Before Sam Ehlinger was beloved by Texas fans for his heroics on the biggest stages, the Longhorn quarterback was a 6 foot, 1 inch, 207-pound high school kid who broke Drew Brees’ and Nick Foles’ records at Westlake High School.
But what made Ehlinger the high school star who broke the records of two Super Bowl MVPs? His size? His natural leadership? His physical and mental toughness? His former teammates, coaches and opponents all noticed these traits, but said that, above all, they recognized Ehlinger was just “built different.”
Urban studies senior Barrett Chambers is one of Ehlinger’s childhood friends and former teammates. He said playing tackle football against the Texas quarterback was only fair until about the fourth grade. The moment Chambers noticed Ehlinger was not just physically but mentally tough was when Ehlinger’s father passed away.
“When his dad passed away when we were in middle school, we kind of noticed that this dude was a leader, and he was just built different,” Chambers said. “You hear his mom describe him as her rock throughout the whole thing. I rarely saw him shed a tear over it. He didn’t want to show any weakness for his family.”

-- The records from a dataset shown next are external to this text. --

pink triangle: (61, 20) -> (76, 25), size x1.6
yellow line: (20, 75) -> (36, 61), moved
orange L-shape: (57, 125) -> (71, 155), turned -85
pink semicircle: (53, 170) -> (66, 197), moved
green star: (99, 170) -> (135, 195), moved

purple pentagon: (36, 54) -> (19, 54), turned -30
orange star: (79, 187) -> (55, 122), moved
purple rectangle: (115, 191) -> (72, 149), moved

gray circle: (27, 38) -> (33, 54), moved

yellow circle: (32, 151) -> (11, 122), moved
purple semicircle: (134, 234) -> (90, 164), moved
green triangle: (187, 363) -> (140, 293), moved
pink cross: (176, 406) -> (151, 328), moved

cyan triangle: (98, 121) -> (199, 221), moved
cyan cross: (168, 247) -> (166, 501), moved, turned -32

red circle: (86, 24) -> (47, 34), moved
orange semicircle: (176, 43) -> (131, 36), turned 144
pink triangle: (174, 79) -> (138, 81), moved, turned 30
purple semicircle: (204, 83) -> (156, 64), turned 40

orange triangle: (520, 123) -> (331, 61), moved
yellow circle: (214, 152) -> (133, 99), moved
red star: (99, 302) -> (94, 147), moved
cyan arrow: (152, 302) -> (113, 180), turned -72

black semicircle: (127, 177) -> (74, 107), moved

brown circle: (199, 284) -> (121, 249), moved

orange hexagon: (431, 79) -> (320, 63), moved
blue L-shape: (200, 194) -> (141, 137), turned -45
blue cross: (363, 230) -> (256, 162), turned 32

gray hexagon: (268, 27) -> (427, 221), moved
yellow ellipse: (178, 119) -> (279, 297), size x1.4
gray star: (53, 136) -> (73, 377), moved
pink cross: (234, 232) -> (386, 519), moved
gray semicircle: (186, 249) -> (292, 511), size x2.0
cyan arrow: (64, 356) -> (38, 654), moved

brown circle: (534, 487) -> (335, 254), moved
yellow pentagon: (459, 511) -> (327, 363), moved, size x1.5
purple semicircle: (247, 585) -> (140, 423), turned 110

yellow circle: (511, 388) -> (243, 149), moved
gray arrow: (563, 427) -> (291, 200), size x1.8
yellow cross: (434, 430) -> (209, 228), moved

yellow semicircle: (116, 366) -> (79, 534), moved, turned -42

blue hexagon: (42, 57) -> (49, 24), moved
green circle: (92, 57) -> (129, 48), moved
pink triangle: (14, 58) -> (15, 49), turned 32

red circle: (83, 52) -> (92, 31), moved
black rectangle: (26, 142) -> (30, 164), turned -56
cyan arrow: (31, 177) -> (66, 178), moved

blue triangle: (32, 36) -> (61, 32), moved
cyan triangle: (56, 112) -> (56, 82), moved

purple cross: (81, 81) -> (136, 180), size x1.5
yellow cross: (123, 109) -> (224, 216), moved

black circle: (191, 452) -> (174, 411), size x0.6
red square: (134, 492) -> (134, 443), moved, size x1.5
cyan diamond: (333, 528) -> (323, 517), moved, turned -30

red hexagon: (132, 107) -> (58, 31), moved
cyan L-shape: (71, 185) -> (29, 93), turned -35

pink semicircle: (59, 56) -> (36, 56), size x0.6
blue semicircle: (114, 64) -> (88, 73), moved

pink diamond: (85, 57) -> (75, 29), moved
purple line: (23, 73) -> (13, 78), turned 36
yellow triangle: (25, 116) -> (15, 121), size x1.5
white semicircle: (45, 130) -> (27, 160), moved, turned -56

Former Westlake coach Jeff Rhoads noticed Ehlinger’s talent and natural leadership ability months later when he scouted him for the first time at Hill Country Middle School.
Two years later, Rhoads, then the head coach at Anderson High School, experienced just how special Ehlinger proved to be when he game-planned against the teenage quarterback. Even after coaching Ehlinger for a season at Westlake, Rhoads said he didn’t feel like he had any sort of competitive advantage going against him.
“He played the game like a linebacker, he could run the ball like a running back and he could drop the ball downfield,” Rhoads said. “One thing you might try to do is get him on the ground, but that’s about the only way you’re going to slow Sam Ehlinger down, is when he’s laying on the ground. And that’s hard to do because he’s going to get back up.”
Westlake beat Anderson 48-7 and 73-10 in Rhoads’ two years coaching against Ehlinger.
But Anderson wasn’t the only team the future Texas star beat up in his high school career. He crushed the dreams of United High School from Laredo, Texas, in the third round of the playoffs a year later, something rhetoric and writing senior Austin Aleman still remembers.
Aleman, a defensive end for United in 2016, said he probably spent at least 15 hours watching film on Ehlinger that week and immediately compared him to Tim Tebow. United held Ehlinger and Westlake to 10 points for a quarter before the game got out of hand. United ultimately lost 55-15 and allowed 38 points in the first half.
“(Ehlinger) was a beast, and it was his perfect element,” Aleman said. “You see good football players, and then you see guys that are just different. And he was obviously having fun with it. I remember trying to rush up to him to tackle him, and I just saw him smile and just run down the field.”
But for Aleman, he had some solace in knowing that bigger and brighter football stages awaited Ehlinger.
“Overall, it was just fun to see that I could compete with Sam,” Aleman said. “At least this guy is going to Texas.”